17
votes

I'm writing unit tests for my Django application. However, I don't know how to test the HTML output of a view.

Sometimes I might want to check if a specific element contains certain value, or how many of those elements are displayed, or things like that. How can I do such tests?

I would like a solution that uses unittest and django's own django.test.

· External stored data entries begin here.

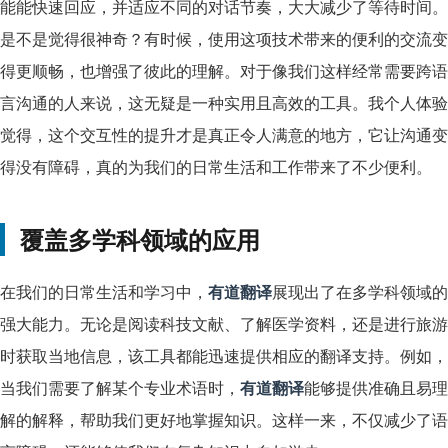
能能快速回应，并适应不同的对话节奏，大大减少了等待时间。
是不是觉得很神奇？有时候，使用这项技术带来的便利的交流变
得更顺畅，也增强了彼此的理解。对于像我们这样经常需要跨语
言沟通的人来说，这无疑是一种实用且高效的工具。我个人体验
觉得，这个交互性的提升才是真正令人满意的地方，它让沟通变
得没有障碍，真的为我们的日常生活和工作带来了不少便利。
覆盖多学科领域的应用
在我们的日常生活和学习中，
有道翻译
展现出了在多学科领域的
强大能力。无论是阅读科技文献、了解医学资料，还是进行旅游
时获取当地信息，该工具都能迅速提供相应的翻译支持。例如，
当我们需要了解某个专业术语时，
有道翻译
能够提供准确且易理
解的解释，帮助我们更好地掌握知识。这样一来，不仅减少了语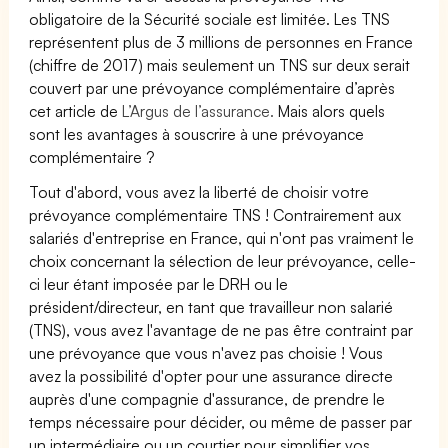
obligatoire de la Sécurité sociale est limitée. Les TNS
représentent plus de 3 millions de personnes en France
(chiffre de 2017) mais seulement un TNS sur deux serait
couvert par une prévoyance complémentaire d’après
cet article de
L’Argus de l’assurance.
Mais alors quels
sont les avantages à souscrire à une prévoyance
complémentaire ?
Tout d'abord, vous avez la liberté de choisir votre
prévoyance complémentaire TNS ! Contrairement aux
salariés d'entreprise en France, qui n'ont pas vraiment le
choix concernant la sélection de leur prévoyance, celle-
ci leur étant imposée par le DRH ou le
président/directeur, en tant que travailleur non salarié
(TNS), vous avez l'avantage de ne pas être contraint par
une prévoyance que vous n'avez pas choisie ! Vous
avez la possibilité d'opter pour une assurance directe
auprès d'une compagnie d'assurance, de prendre le
temps nécessaire pour décider, ou même de passer par
un intermédiaire ou un courtier pour simplifier vos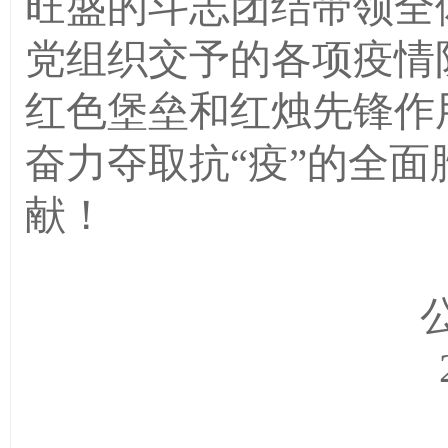
旺盛的斗志团结带领全
党组织交予的各项疫情
红色堡垒和红烛先锋作
奋力夺取
抗
“疫”的
全面
献！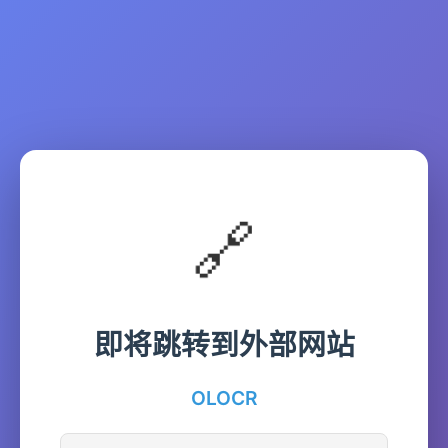
🔗
即将跳转到外部网站
OLOCR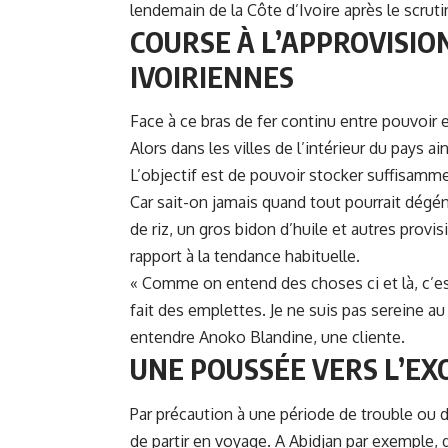
lendemain de la
Côte d’Ivoire
après le scruti
COURSE À L’APPROVISI
IVOIRIENNES
Face à ce bras de fer continu entre pouvoir e
Alors dans les villes de l’intérieur du pays a
L’objectif est de pouvoir stocker suffisamme
Car sait-on jamais quand tout pourrait dégén
de riz, un gros bidon d’huile et autres prov
rapport à la tendance habituelle.
« Comme on entend des choses ci et là, c’est
fait des emplettes. Je ne suis pas sereine au
entendre Anoko Blandine, une cliente.
UNE POUSSÉE VERS L’EX
Par précaution à une période de trouble ou d
de partir en voyage. A Abidjan par exemple,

I know I can use Selenium or Pyccuracy (which uses Selenium), but Selenium tests are quite slow because of the huge overhead of launching a browser. Also, unit tests work out-of-the-box with django-coverage package.

4

4 Answers

12
votes

I've always found a combination of BeautifulSoup, and assertContains and assertFormError from TestCase's available assertions to do the trick.

12
votes

These other answers are now out of date regarding assertions. The assertion assertHTMLEqual (since Django 1.4) takes care of things like ignoring whitespace, and ignoring the order of attributes.

For example (from the docs):

from django.test import TestCase

class MyTest(TestCase):

    def test_some_html(self):
        # A passing test that doesn't raise an AssertionError.
        self.assertHTMLEqual(
            '<input type="checkbox" checked="checked" id="id_accept_terms" />',
            '<input id="id_accept_terms" type="checkbox" checked>'
        )

In practice, one of the arguments to assertHTMLEqual would be dynamically generated.

9
votes

Django's test framework is ideal for this.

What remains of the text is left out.